Given entries.
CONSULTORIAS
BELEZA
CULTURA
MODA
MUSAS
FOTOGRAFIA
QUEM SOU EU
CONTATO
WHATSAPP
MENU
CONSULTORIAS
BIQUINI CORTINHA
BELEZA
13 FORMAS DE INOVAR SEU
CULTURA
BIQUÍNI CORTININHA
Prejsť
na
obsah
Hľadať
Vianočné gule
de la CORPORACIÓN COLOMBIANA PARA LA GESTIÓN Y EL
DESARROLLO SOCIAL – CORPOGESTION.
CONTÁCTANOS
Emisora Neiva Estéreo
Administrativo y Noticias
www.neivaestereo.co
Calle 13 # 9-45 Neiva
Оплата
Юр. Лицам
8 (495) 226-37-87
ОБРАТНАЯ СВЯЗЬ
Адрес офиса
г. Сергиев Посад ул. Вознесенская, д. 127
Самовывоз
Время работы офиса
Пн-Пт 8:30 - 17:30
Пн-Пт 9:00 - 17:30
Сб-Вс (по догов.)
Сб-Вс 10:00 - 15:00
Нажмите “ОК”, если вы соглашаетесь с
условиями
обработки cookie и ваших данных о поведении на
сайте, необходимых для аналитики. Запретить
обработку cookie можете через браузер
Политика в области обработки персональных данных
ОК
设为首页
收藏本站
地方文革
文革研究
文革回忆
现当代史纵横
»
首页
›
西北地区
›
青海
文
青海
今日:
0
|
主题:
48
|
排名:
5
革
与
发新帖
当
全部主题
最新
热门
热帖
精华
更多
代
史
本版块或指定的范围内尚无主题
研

--

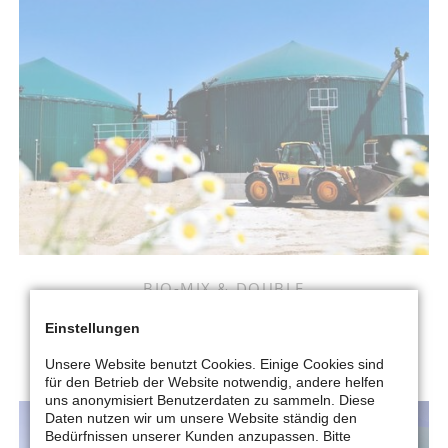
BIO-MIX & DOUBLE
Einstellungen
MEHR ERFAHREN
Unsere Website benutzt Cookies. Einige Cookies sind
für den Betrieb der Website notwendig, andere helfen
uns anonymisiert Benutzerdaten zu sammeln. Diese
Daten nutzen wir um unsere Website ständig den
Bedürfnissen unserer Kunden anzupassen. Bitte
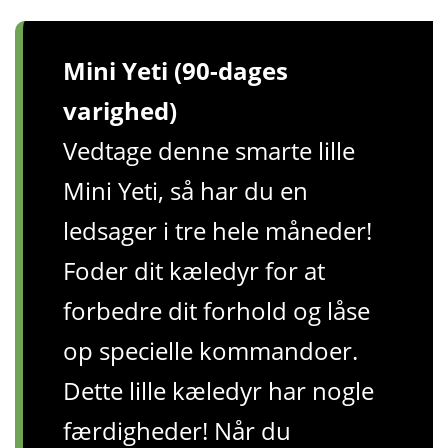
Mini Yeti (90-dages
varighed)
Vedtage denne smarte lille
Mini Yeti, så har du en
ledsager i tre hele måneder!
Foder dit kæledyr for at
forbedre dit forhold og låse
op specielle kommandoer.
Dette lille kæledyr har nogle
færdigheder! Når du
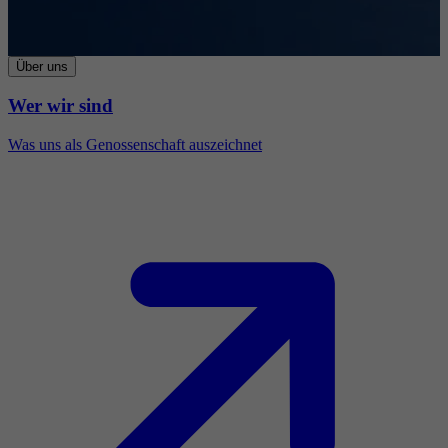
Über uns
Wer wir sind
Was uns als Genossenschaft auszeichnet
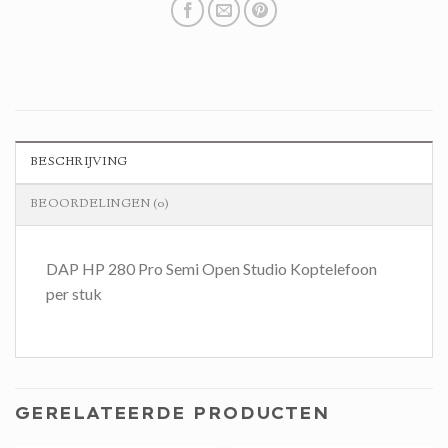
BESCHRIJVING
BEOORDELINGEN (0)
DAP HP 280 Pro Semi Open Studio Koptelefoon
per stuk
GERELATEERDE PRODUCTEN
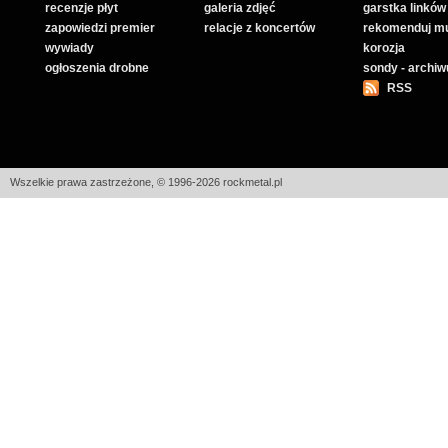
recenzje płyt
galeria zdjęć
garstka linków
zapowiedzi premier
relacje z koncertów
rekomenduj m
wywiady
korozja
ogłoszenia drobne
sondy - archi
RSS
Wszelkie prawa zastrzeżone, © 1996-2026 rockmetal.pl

Task prompt.
From the records above, return exactly the lines running from the one that contains "Unsere Website benutzt" down to the one that contains "Wszelkie prawa zastrzeżone, ©", both included, without any pictures.

Task answer.
Unsere Website benutzt Cookies. Einige Cookies sind
für den Betrieb der Website notwendig, andere helfen
uns anonymisiert Benutzerdaten zu sammeln. Diese
Daten nutzen wir um unsere Website ständig den
Bedürfnissen unserer Kunden anzupassen. Bitte
Mini Yeti (90-dages
varighed)
Vedtage denne smarte lille
Mini Yeti, så har du en
ledsager i tre hele måneder!
Foder dit kæledyr for at
forbedre dit forhold og låse
op specielle kommandoer.
Dette lille kæledyr har nogle
færdigheder! Når du
Über uns
Wer wir sind
Was uns als Genossenschaft auszeichnet
BESCHRIJVING
BEOORDELINGEN (0)
DAP HP 280 Pro Semi Open Studio Koptelefoon
per stuk
GERELATEERDE PRODUCTEN
recenzje płyt
galeria zdjęć
garstka linków
zapowiedzi premier
relacje z koncertów
rekomenduj m
wywiady
korozja
ogłoszenia drobne
sondy - archi
RSS
Wszelkie prawa zastrzeżone, © 1996-2026 rockmetal.pl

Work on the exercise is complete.